“Due to developments in my personal life, I will be unable to serve the School of Journalism and Mass Communication any longer,” he wrote in his resignation letter. Repeated efforts to reach Cook at his home Wednesday were unsuccessful.
Folkerts said she learned of the relationship Friday and speculated that it lasted “a couple weeks.” A Friday Department of Public Safety incident report shows a “suspicious condition” at Carroll Hall that day involving Cook, a male Duke University student and the female UNC student. A Duke professor is listed as having reported the incident.
The Duke student and professor both declined to comment Wednesday. The woman did not respond to an interview request.

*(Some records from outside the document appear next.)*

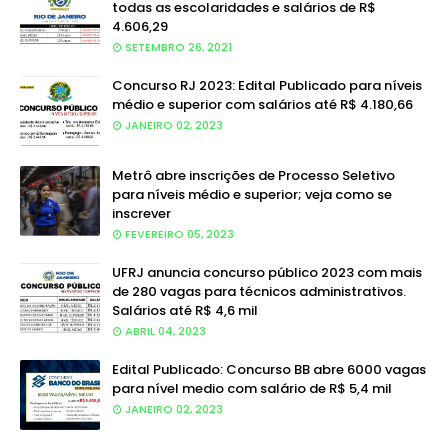
todas as escolaridades e salários de R$
4.606,29
SETEMBRO 26, 2021
Concurso RJ 2023: Edital Publicado para níveis
médio e superior com salários até R$ 4.180,66
JANEIRO 02, 2023
Metrô abre inscrições de Processo Seletivo
para níveis médio e superior; veja como se
inscrever
FEVEREIRO 05, 2023
UFRJ anuncia concurso público 2023 com mais
de 280 vagas para técnicos administrativos.
Salários até R$ 4,6 mil
ABRIL 04, 2023
Edital Publicado: Concurso BB abre 6000 vagas
para nível medio com salário de R$ 5,4 mil
JANEIRO 02, 2023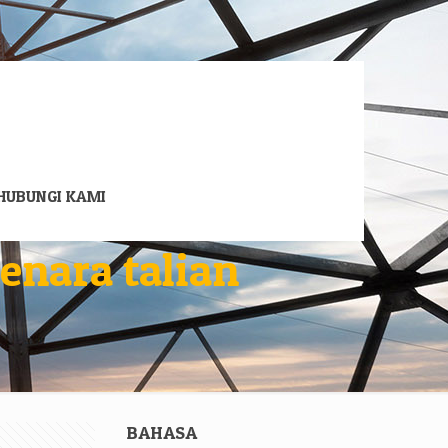
HUBUNGI KAMI
enara talian
BAHASA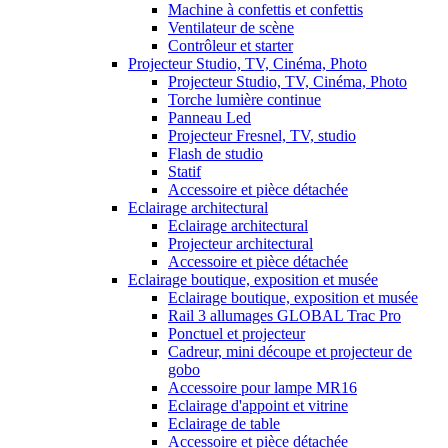
Machine à confettis et confettis
Ventilateur de scène
Contrôleur et starter
Projecteur Studio, TV, Cinéma, Photo
Projecteur Studio, TV, Cinéma, Photo
Torche lumière continue
Panneau Led
Projecteur Fresnel, TV, studio
Flash de studio
Statif
Accessoire et pièce détachée
Eclairage architectural
Eclairage architectural
Projecteur architectural
Accessoire et pièce détachée
Eclairage boutique, exposition et musée
Eclairage boutique, exposition et musée
Rail 3 allumages GLOBAL Trac Pro
Ponctuel et projecteur
Cadreur, mini découpe et projecteur de
gobo
Accessoire pour lampe MR16
Eclairage d'appoint et vitrine
Eclairage de table
Accessoire et pièce détachée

Folkerts met with the woman Sunday afternoon and was shown explicit electronic messages indicating Cook initiated the relationship, according to her Monday letter. The University prohibits “amorous relationships” between students and faculty or staff who evaluate or supervise them.
A former senior vice president and editor of The Baltimore Sun, Cook joined the school’s faculty April 1 with a five-year contract and annual salary of $135,000. The 1986 UNC graduate’s resignation came just more than two weeks after the launch of digital newsroom’s website, reesenews.org. The project is funded through a $4.1 million gift, the largest in the school’s 101-year history, from the estate of alumnus Reese Felts.
Cook will not receive a severance package, Folkerts said.
In May, school faculty were sent an unsigned e-mail from a man who said his wife and Cook had an ongoing relationship of several years. The man asked UNC faculty to discourage Cook from contacting his wife and included an explicit Gmail chat conversation between the pair.
The e-mail concerned Folkerts enough to contact UNC general counsel but did not jeopardize Cook’s status at the University.
“It was between consenting adults, it did not violate any University policies and it was not criminal activity,” she said. “We do not police behavior between consenting adults.”
Folkerts said Cook’s resignation will not hinder the project.
“We have an excellent student staff and excellent people now in charge who will carry out this project, I’m sure, in ways that will make us really proud,” Folkerts said.
Visual communications professor Don Wittekind was tapped to lead the project temporarily. Sara Peach, a former Roy H. Park fellow, will advise as well.
Wittekind will not be compensated additionally for his help. Peach will receive an hourly wage that has yet to be decided.
Reese staff met with Folkerts and Wittekind Wednesday night.
“There is no question it hurts,” he said. “As horrible as this is, we’re all journalism students here, and you’re going to learn to live with it.”
Senior writers Sara Gregory and Tarini Parti contributed reporting.